评估双侧球囊肺动脉成形术(BPA)与单侧 BPA 治疗不能手术的慢性血栓栓塞性肺动脉高压(CTEPH)患者的安全性和疗效。
我们回顾了 92 例 CTEPH 患者的 210 次 BPA 治疗,包括 124 次单侧 BPA 和 86 次双侧 BPA。比较单侧 BPA 和双侧 BPA 的辐射暴露、手术细节、病变特征和并发症发生情况。对 131 次有血流动力学随访的 BPA 进行疗效分析,比较血流动力学变化。采用 logistic 回归分析识别与并发症发生相关的因素。

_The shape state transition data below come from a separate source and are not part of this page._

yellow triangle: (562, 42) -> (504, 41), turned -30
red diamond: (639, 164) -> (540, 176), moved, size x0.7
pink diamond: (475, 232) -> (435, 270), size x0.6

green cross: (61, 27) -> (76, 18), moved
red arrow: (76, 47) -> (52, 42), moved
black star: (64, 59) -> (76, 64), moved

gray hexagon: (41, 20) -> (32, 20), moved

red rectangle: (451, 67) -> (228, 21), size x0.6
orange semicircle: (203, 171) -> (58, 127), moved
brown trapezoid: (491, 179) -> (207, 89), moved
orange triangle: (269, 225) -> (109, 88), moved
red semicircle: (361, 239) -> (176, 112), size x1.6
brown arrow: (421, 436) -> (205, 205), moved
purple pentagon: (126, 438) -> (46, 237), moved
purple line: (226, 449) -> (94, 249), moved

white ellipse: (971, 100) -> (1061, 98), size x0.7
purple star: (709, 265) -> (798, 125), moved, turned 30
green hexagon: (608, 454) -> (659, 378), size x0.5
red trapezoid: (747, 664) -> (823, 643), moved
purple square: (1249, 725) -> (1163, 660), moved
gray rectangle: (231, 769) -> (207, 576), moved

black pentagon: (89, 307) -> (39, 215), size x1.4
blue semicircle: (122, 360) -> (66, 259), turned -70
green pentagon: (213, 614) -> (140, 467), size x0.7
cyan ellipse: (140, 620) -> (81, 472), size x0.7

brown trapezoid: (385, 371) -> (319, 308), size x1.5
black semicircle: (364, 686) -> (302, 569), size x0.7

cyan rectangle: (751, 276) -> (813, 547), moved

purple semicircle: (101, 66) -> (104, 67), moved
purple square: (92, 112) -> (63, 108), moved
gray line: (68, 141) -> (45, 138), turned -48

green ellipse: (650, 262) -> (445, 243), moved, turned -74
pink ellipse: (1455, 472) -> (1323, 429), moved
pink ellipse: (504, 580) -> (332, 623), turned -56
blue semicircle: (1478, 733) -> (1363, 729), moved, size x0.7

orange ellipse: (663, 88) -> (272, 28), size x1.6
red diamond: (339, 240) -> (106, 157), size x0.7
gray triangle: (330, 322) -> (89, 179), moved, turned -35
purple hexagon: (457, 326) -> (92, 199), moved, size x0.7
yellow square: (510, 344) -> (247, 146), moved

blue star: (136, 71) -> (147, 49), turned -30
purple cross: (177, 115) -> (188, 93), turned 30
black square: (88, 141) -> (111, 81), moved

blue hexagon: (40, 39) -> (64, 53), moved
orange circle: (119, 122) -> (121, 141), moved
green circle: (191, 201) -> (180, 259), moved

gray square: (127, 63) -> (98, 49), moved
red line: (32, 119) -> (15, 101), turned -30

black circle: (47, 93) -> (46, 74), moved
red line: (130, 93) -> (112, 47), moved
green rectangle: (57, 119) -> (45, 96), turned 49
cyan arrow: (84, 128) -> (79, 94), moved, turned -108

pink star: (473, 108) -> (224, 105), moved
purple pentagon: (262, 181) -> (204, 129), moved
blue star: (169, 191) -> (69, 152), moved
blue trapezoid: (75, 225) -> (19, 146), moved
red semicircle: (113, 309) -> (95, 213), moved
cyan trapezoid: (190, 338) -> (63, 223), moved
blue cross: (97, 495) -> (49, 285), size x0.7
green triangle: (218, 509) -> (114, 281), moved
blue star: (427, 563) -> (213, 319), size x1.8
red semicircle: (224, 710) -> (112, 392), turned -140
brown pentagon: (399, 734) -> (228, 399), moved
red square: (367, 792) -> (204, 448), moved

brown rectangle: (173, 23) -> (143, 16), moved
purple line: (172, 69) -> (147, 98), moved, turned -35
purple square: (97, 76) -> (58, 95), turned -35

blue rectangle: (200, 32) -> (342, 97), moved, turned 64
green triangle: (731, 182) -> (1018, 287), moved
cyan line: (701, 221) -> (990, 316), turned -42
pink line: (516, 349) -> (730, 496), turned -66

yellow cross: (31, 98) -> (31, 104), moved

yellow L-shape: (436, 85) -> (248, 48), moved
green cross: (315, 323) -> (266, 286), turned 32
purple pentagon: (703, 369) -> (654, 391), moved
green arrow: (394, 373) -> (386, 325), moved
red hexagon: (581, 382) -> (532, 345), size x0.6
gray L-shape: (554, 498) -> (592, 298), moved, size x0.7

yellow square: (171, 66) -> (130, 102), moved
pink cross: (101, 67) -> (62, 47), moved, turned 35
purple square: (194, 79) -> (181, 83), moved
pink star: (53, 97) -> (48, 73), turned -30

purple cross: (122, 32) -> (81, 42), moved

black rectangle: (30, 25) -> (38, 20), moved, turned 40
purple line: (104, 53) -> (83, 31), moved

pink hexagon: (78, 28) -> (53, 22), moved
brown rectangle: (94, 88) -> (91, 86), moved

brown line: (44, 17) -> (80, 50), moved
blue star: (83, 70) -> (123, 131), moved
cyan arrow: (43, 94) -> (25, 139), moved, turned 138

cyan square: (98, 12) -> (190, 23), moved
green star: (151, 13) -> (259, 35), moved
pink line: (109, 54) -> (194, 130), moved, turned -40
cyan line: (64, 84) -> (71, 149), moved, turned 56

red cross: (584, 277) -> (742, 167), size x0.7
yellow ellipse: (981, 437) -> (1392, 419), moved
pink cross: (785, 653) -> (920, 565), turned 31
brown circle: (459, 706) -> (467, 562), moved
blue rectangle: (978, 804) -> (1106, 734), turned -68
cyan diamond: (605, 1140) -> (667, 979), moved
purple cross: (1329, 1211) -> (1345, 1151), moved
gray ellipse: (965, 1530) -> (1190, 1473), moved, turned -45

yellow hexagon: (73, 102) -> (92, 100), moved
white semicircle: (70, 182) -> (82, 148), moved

双侧 BPA 在单次手术中治疗了更多的肺叶、动脉和病变[3(2,4)比 2(1,3)个肺叶,p<0.001;8(5.5,10)比 6(4,8)条血管,p=0.003;9(7,12)比 8(5,10)个病变,p=0.01],而手术时间和造影剂用量相当。总的来说,双侧 BPA 和单侧 BPA 的并发症发生率相似[9(10.5%)比 12(9.7%),p=0.83]。单次手术中,双侧 BPA 和单侧 BPA 的血流动力学效果无显著差异[mPAP,-4.5±8.6 比-3.6±7.3mmHg,p=0.52;PVR,-1.1(-3.5,0.8)比-1.8(-5.2,0.3)Wood 单位,p=0.21]。对于初始 BPA 治疗,双侧 BPA 也治疗了更多的肺叶、动脉和病变[3(2,4)比 2(1,2)个肺叶,p<0.001;8.0(5.8,9.3)比 6.0(4.0,8.0)条血管,p=0.04;9(6,12)比 7(4,10)个病变,p=0.02]。并发症发生率也相似[5(13.2%)比 5(9.3%),p=0.80],甚至在基线血流动力学较差的患者中也是如此。单变量回归分析显示,治疗的肺叶数/次,而不是双侧 BPA,是并发症的预测因素。
双侧 BPA 可安全有效地用于 CTEPH 患者,不增加手术时间和辐射负担,即使在基线血流动力学不佳的患者中也是如此。